Exercise directions –
The answer should be one number only, namely how many lines of the records hold the word "authentication".
BEGIN Records for the exercise
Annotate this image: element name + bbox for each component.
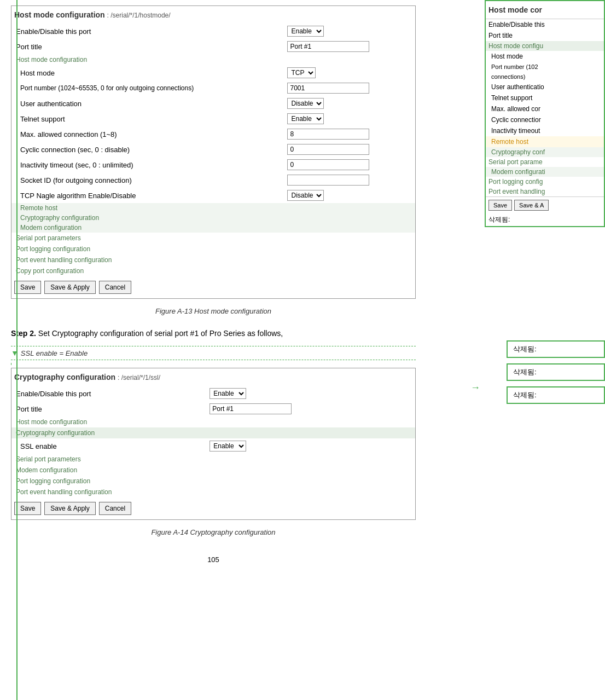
host-mode-select[interactable]: TCP UDP (287, 67, 316, 78)
rp-row: Inactivity timeout (486, 125, 604, 136)
table-row: Host mode TCP UDP (11, 65, 415, 80)
tcp-nagle-select[interactable]: Disable Enable (287, 190, 324, 201)
max-conn-input[interactable] (287, 129, 369, 140)
ssl-select[interactable]: Enable Disable (210, 441, 246, 452)
figure2-buttons: Save Save & Apply Cancel (11, 497, 415, 519)
user-auth-select[interactable]: Disable Enable (287, 98, 324, 109)
rp-inactivity: Inactivity timeout (486, 125, 604, 136)
rp-telnet: Telnet support (486, 92, 604, 103)
rp-port-number: Port number (102 (486, 62, 604, 72)
arrow-down-icon: ▼ (11, 349, 19, 357)
rp-row: Enable/Disable this (486, 19, 604, 30)
rp-cyclic: Cyclic connectior (486, 114, 604, 125)
tcp-nagle-label: TCP Nagle algorithm Enable/Disable (11, 188, 283, 203)
ssl-dashed-border: ▼ SSL enable = Enable (11, 346, 416, 360)
ssl-dashed-section: ▼ SSL enable = Enable (11, 346, 416, 360)
modem-config-link2[interactable]: Modem configuration (11, 465, 415, 476)
port-number-value (283, 80, 415, 96)
enable-value: Enable Disable (283, 24, 415, 39)
telnet-select[interactable]: Enable Disable (287, 113, 324, 124)
rp-host-mode-config: Host mode configu (486, 41, 604, 51)
table-row: Telnet support Enable Disable (11, 111, 415, 126)
remote-host-header: Remote host (11, 203, 415, 213)
rp-row: Host mode (486, 51, 604, 62)
rp-row: User authenticatio (486, 82, 604, 92)
port-logging-link2[interactable]: Port logging configuration (11, 476, 415, 487)
inactivity-input[interactable] (287, 159, 369, 170)
port-title-input2[interactable] (210, 403, 292, 414)
figure2-caption: Figure A-14 Cryptography configuration (11, 528, 416, 536)
inactivity-value (283, 157, 415, 172)
port-number-input[interactable] (287, 83, 369, 94)
right-panel: Host mode cor Enable/Disable this Port t… (485, 0, 605, 227)
deleted-box-2: 삭제됨: (507, 363, 605, 381)
main-content: Host mode configuration : /serial/*/1/ho… (0, 0, 427, 700)
port-event-row2: Port event handling configuration (11, 487, 415, 497)
cancel-button-2[interactable]: Cancel (99, 502, 131, 515)
right-panel-table: Enable/Disable this Port title Host mode… (486, 19, 604, 196)
modem-config-row2: Modem configuration (11, 465, 415, 476)
enable-label: Enable/Disable this port (11, 24, 283, 39)
enable-select2[interactable]: Enable Disable (210, 388, 246, 399)
figure1-path: : /serial/*/1/hostmode/ (107, 11, 171, 19)
ssl-value: Enable Disable (205, 438, 415, 454)
host-mode-section-label: Host mode configuration (11, 54, 415, 65)
figure2-config-box: Cryptography configuration : /serial/*/1… (11, 368, 416, 520)
port-logging-link[interactable]: Port logging configuration (11, 244, 415, 254)
table-row: TCP Nagle algorithm Enable/Disable Disab… (11, 188, 415, 203)
telnet-label: Telnet support (11, 111, 283, 126)
save-button-1[interactable]: Save (14, 281, 41, 294)
port-title-input[interactable] (287, 41, 369, 52)
host-mode-value: TCP UDP (283, 65, 415, 80)
host-mode-section-header: Host mode configuration (11, 54, 415, 65)
serial-params-link[interactable]: Serial port parameters (11, 233, 415, 244)
step2-label: Set Cryptography configuration of serial… (38, 329, 283, 338)
telnet-value: Enable Disable (283, 111, 415, 126)
copy-port-link[interactable]: Copy port configuration (11, 265, 415, 276)
copy-port-row: Copy port configuration (11, 265, 415, 276)
deleted-box-3-text: 삭제됨: (513, 391, 537, 399)
rp-port-event-row: Port event handling (486, 187, 604, 196)
host-mode-label: Host mode (11, 65, 283, 80)
user-auth-value: Disable Enable (283, 96, 415, 111)
rp-user-auth: User authenticatio (486, 82, 604, 92)
table-row: Cyclic connection (sec, 0 : disable) (11, 142, 415, 157)
cyclic-input[interactable] (287, 144, 369, 155)
cancel-button-1[interactable]: Cancel (99, 281, 131, 294)
cyclic-label: Cyclic connection (sec, 0 : disable) (11, 142, 283, 157)
rp-section-header: Host mode configu (486, 41, 604, 51)
rp-crypto-config-row: Cryptography conf (486, 147, 604, 157)
rp-connections: connections) (486, 72, 604, 82)
save-apply-button-1[interactable]: Save & Apply (44, 281, 95, 294)
rp-max-conn: Max. allowed cor (486, 103, 604, 114)
tcp-nagle-value: Disable Enable (283, 188, 415, 203)
serial-params-row2: Serial port parameters (11, 454, 415, 465)
rp-save-button[interactable]: Save (488, 200, 512, 211)
port-event-link2[interactable]: Port event handling configuration (11, 487, 415, 497)
table-row: SSL enable Enable Disable (11, 438, 415, 454)
save-apply-button-2[interactable]: Save & Apply (44, 502, 95, 515)
rp-host-mode: Host mode (486, 51, 604, 62)
figure1-buttons: Save Save & Apply Cancel (11, 276, 415, 298)
port-title-value (283, 39, 415, 54)
enable-select[interactable]: Enable Disable (287, 26, 324, 37)
rp-port-title-label: Port title (486, 30, 604, 41)
arrow-right-icon: → (470, 382, 480, 394)
socket-value (283, 172, 415, 188)
table-row: Port number (1024~65535, 0 for only outg… (11, 80, 415, 96)
figure1-title: Host mode configuration : /serial/*/1/ho… (11, 6, 415, 24)
step2-text: Step 2. Set Cryptography configuration o… (11, 326, 416, 340)
rp-deleted-text: 삭제됨: (488, 216, 510, 223)
deleted-boxes-container: 삭제됨: 삭제됨: 삭제됨: (507, 339, 605, 405)
port-event-link[interactable]: Port event handling configuration (11, 254, 415, 265)
rp-row: Max. allowed cor (486, 103, 604, 114)
enable-label2: Enable/Disable this port (11, 386, 205, 401)
table-row: Port title (11, 401, 415, 416)
rp-save-apply-button[interactable]: Save & A (514, 200, 549, 211)
save-button-2[interactable]: Save (14, 502, 41, 515)
socket-input[interactable] (287, 175, 369, 186)
serial-params-link2[interactable]: Serial port parameters (11, 454, 415, 465)
user-auth-label: User authentication (11, 96, 283, 111)
table-row: User authentication Disable Enable (11, 96, 415, 111)
rp-modem-config: Modem configurati (486, 167, 604, 177)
END Records for the exercise
Written reply –
2